Beschreibung:
This volume advances scholarly understanding of English Catholicism in the early modern period through a series of essays addressing aspects of the history of the Throckmorton family. Despite their persistent adherence to Catholicism over several centuries, leading members of the family continued to be involved in politics on the national stage in the face of overt Protestant hostility. Leading historians of Catholic England investigate the strategies the Throckmortons employed in this difficult balancing act, and reflect on what this tells us, about both English Catholicism and wider English society. In so doing the volume contributes to recent efforts to integrate the study of Catholicism into the mainstream of English social and political history, transcending its traditional status as a 'special interest' category, remote from or subordinate to the central narratives of historical change.

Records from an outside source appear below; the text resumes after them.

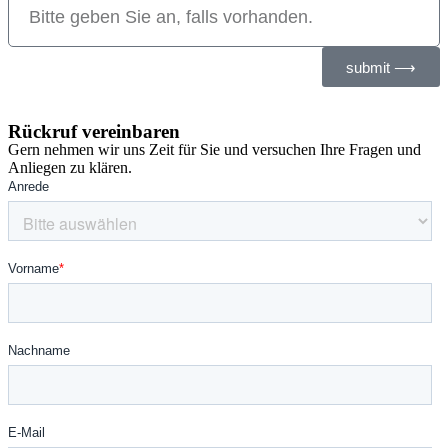
submit ⟶
Rückruf vereinbaren
Gern nehmen wir uns Zeit für Sie und versuchen Ihre Fragen und
Anliegen zu klären.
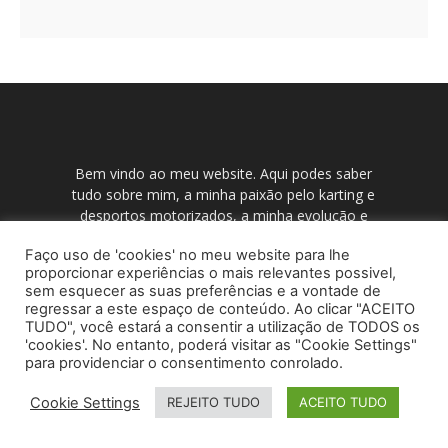
Bem vindo ao meu website. Aqui podes saber
tudo sobre mim, a minha paixão pelo karting e
desportos motorizados, a minha evolução e
como a minha família me ajuda, as notícias das
Faço uso de 'cookies' no meu website para lhe
corridas que faço, o calendário, resultados, etc.
proporcionar experiências o mais relevantes possivel,
Também podes ver as minhas fotos e vídeos e
sem esquecer as suas preferências e a vontade de
conhecer os meus patrocinadores.
regressar a este espaço de conteúdo. Ao clicar "ACEITO
TUDO", você estará a consentir a utilização de TODOS os
'cookies'. No entanto, poderá visitar as "Cookie Settings"
para providenciar o consentimento conrolado.
POLÍTICA DE PRIVACIDADE
TERMOS DE USO
Cookie Settings
REJEITO TUDO
ACEITO TUDO
© NextBestIdea (Todos os Direitos Reservados)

Contents: Foreword, David Starkey; Introduction: the Catholic gentry in English society, Peter Marshall and Geoffrey Scott; Crisis of allegiance: George Throckmorton and Henry Tudor, Peter Marshall; Reputation, credit and patronage: Throckmorton men and women, c.1560-1620, Susan Cogan; Coughton and the Gunpowder Plot, Michael Hodgetts; Agnes Throckmorton: a Jacobean recusant widow, Jan Broadway; Stratagems for survival: Sir Robert and Sir Francis Throckmorton 1640-1660, Malcolm Wanklyn; The Throckmortons at home and abroad, 1680-1800, Geoffrey Scott; An English Catholic traveller: Sir John Courtenay Throckmorton and the continent, 1792-1793, Michael Mullett; The Throckmortons come of age: political and social alignments, 1826-1862, Alban Hood; Appendix; Index.